— Data extract —
┌────────

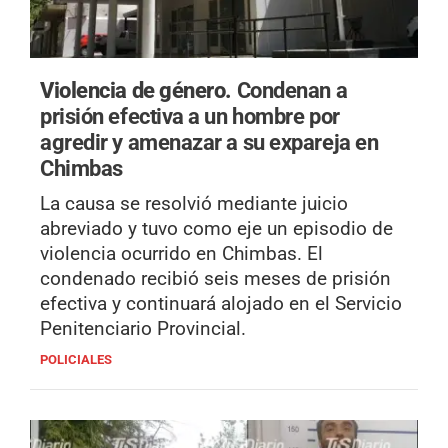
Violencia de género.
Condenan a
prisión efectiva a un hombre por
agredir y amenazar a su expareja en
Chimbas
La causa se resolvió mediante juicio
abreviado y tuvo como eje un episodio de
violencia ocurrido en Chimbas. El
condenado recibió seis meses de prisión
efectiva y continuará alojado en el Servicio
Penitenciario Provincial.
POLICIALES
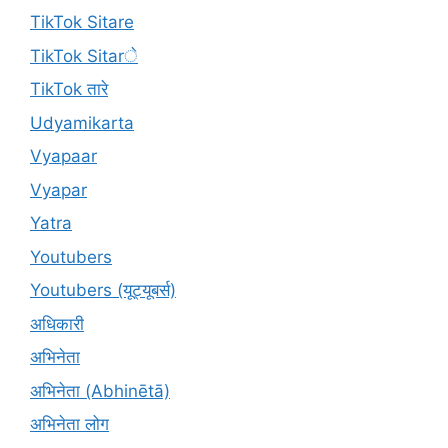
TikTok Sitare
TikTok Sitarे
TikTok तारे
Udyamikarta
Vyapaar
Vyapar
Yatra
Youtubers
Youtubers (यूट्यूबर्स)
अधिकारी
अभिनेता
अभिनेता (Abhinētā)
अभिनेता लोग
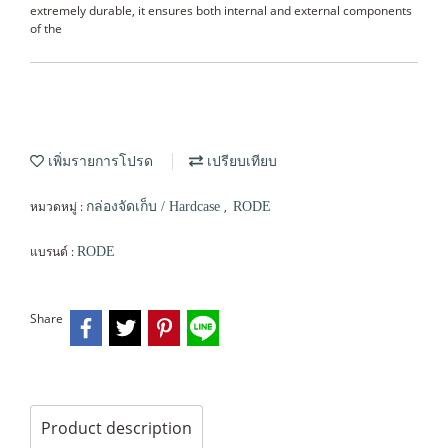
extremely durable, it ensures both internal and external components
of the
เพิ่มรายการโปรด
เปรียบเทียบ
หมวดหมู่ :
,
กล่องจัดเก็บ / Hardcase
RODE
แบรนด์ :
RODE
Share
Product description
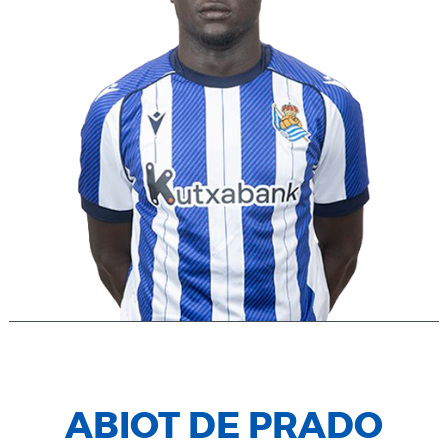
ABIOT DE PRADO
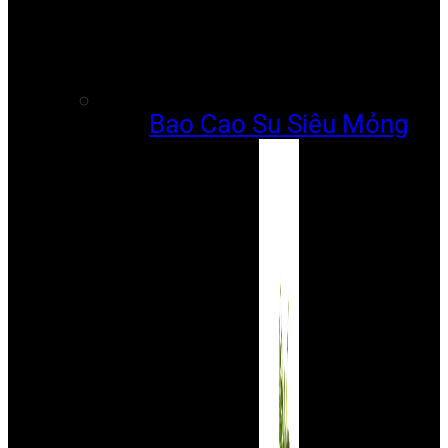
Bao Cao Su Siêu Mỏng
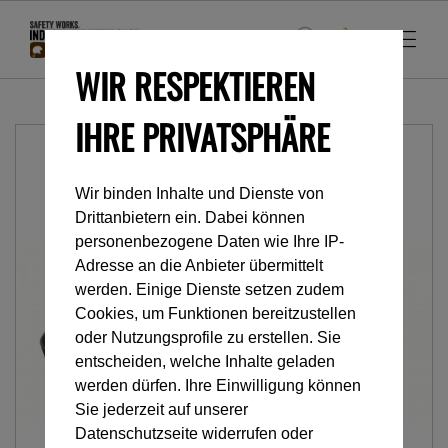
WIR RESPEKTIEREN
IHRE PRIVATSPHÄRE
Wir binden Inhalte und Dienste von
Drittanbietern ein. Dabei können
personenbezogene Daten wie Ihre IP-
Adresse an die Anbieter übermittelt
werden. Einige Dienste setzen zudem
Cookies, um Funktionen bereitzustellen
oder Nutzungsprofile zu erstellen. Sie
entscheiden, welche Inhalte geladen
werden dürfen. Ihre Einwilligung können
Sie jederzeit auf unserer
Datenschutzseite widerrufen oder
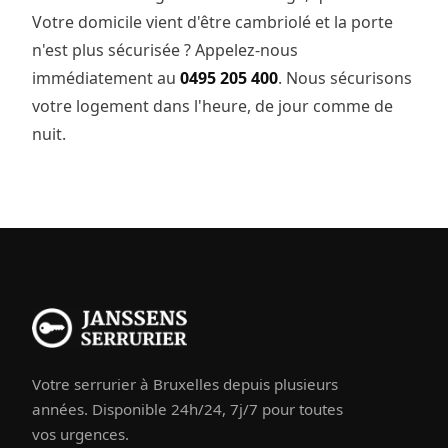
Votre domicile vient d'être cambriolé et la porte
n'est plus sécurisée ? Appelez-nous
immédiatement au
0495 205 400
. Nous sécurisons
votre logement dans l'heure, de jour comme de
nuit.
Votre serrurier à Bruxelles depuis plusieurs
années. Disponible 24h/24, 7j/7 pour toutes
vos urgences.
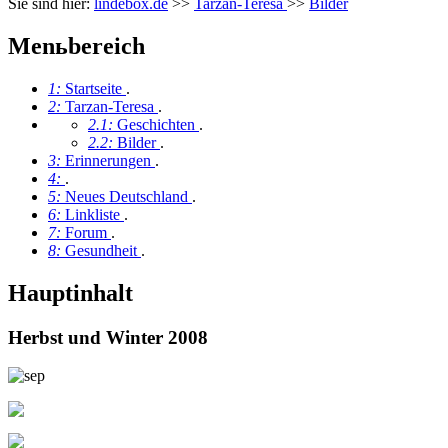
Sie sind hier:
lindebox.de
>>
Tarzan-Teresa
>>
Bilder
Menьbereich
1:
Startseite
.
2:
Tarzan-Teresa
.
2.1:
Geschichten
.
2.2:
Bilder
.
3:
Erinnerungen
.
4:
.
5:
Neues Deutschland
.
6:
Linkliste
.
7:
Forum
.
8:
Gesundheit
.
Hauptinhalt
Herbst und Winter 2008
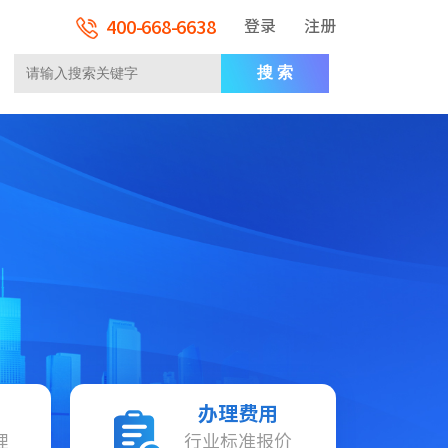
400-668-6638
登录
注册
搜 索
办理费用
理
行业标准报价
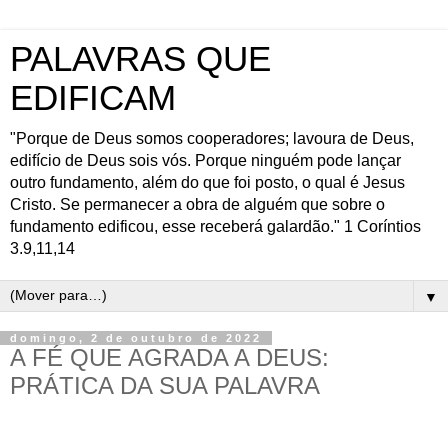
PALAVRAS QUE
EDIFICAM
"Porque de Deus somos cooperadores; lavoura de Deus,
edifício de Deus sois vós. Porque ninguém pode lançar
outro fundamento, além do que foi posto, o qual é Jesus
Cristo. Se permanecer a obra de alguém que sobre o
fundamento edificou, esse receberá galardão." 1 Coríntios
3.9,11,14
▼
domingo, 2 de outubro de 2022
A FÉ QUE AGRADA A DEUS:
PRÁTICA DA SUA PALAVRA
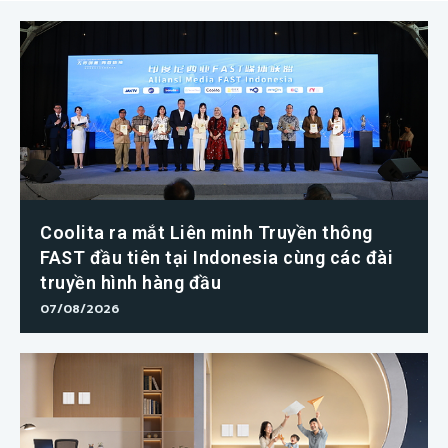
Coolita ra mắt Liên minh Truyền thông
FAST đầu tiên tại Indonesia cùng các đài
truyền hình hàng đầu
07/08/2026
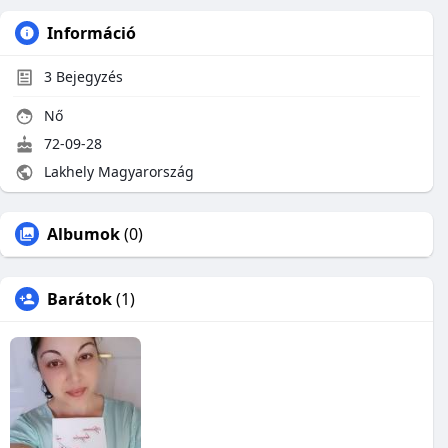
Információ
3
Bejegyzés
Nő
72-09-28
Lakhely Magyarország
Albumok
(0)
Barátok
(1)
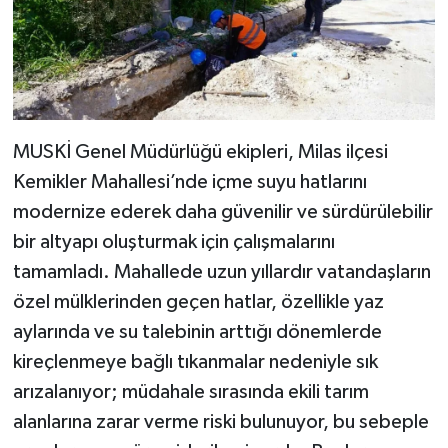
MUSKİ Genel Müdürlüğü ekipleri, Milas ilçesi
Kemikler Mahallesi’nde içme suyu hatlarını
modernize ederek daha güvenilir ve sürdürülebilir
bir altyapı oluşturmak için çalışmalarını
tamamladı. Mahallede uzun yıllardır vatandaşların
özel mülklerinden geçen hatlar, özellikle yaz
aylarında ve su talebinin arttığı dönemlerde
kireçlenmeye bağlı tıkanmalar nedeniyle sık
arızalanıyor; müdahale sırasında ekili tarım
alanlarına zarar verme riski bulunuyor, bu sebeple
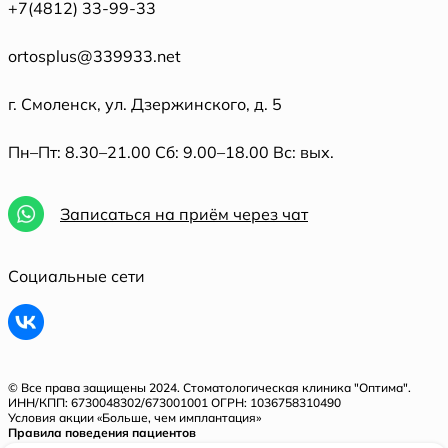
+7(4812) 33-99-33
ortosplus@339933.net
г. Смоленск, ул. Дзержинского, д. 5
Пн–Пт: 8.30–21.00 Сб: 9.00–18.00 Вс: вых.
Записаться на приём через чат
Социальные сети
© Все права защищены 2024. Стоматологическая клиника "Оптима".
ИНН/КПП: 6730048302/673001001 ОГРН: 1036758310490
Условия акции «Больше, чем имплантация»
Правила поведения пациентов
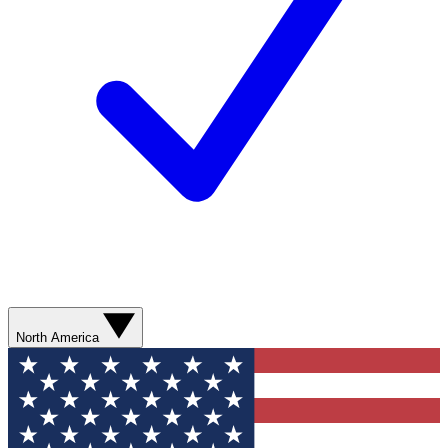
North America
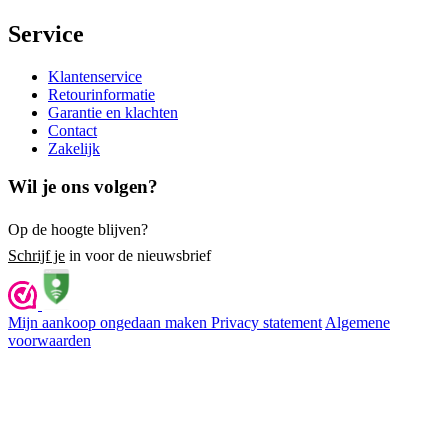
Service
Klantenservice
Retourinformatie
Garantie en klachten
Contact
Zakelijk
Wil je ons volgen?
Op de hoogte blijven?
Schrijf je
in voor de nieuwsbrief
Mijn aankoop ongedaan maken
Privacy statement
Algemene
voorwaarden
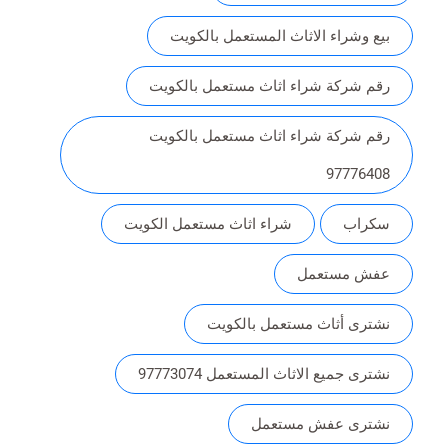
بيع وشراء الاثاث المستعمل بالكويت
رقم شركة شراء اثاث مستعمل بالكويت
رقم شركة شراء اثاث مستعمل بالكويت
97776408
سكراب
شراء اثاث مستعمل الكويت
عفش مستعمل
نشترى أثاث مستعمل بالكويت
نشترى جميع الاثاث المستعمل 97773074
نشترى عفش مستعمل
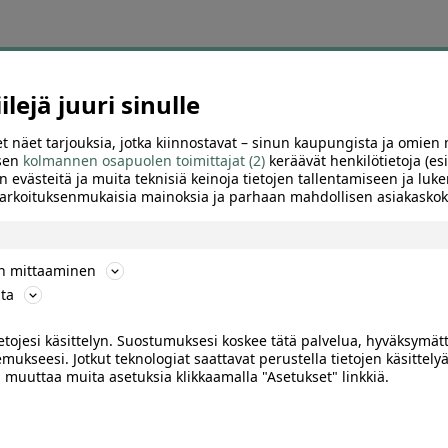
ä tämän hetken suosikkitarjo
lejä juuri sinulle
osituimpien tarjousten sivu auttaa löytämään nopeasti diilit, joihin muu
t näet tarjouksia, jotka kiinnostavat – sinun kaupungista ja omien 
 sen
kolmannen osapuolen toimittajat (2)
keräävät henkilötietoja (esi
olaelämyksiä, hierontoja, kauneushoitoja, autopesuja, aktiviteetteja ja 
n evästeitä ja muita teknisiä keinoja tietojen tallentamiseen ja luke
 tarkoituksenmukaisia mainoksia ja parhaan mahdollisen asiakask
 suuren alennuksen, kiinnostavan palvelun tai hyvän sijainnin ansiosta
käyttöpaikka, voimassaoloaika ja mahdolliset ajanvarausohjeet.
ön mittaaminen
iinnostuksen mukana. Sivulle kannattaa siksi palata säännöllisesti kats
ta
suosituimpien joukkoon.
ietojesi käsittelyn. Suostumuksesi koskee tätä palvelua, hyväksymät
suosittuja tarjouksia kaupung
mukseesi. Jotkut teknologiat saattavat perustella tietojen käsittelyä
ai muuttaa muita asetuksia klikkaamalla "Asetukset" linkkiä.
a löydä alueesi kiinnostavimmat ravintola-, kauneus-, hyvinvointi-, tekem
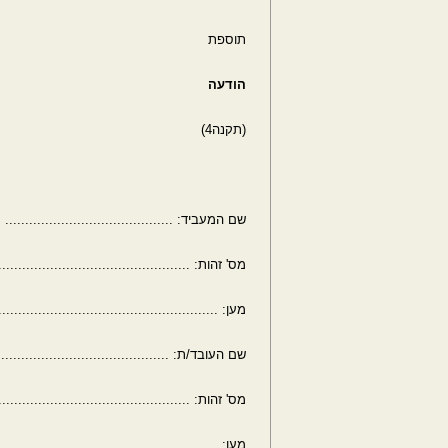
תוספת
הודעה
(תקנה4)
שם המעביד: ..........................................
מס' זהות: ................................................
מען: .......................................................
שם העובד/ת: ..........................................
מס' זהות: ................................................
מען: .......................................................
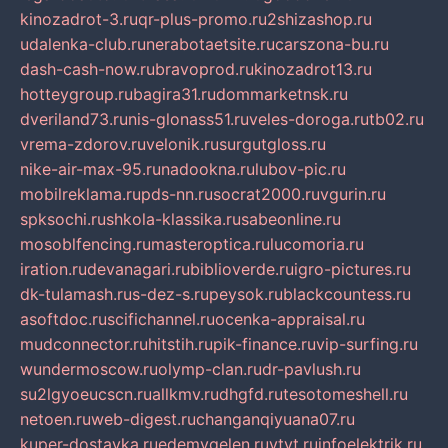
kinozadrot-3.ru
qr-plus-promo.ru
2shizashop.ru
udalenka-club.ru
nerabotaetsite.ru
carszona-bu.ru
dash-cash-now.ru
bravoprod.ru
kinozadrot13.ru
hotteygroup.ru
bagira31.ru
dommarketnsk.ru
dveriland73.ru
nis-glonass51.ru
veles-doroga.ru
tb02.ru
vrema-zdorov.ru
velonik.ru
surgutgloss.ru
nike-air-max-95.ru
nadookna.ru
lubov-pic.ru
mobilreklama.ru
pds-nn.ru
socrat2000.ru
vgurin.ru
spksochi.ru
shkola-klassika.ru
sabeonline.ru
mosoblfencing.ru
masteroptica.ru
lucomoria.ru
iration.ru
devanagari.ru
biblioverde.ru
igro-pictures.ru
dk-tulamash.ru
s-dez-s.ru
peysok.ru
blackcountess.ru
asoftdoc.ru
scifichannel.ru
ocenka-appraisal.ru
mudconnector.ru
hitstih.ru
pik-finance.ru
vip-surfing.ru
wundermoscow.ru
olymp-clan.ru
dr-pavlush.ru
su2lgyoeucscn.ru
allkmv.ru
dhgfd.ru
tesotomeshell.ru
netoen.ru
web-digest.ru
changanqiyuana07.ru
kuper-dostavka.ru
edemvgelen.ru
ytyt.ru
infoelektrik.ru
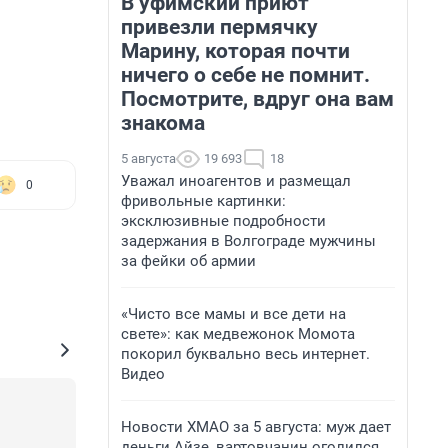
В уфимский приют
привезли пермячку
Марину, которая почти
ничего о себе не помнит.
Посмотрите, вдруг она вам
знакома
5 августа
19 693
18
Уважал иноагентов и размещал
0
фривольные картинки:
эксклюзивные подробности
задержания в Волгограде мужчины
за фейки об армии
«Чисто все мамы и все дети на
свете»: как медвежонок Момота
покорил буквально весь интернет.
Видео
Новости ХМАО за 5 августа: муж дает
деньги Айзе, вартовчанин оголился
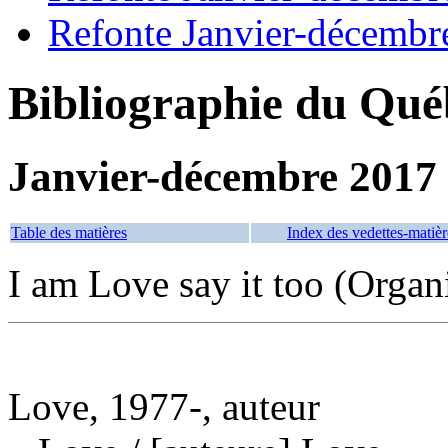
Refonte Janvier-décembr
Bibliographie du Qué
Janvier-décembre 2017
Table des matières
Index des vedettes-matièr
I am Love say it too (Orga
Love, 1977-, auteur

└────────

— What you are asked to do —
Go through the listing above and pull out each line containing the word "الاثاث".

— The answer —
بيع وشراء الاثاث المستعمل بالكويت
نشترى جميع الاثاث المستعمل 97773074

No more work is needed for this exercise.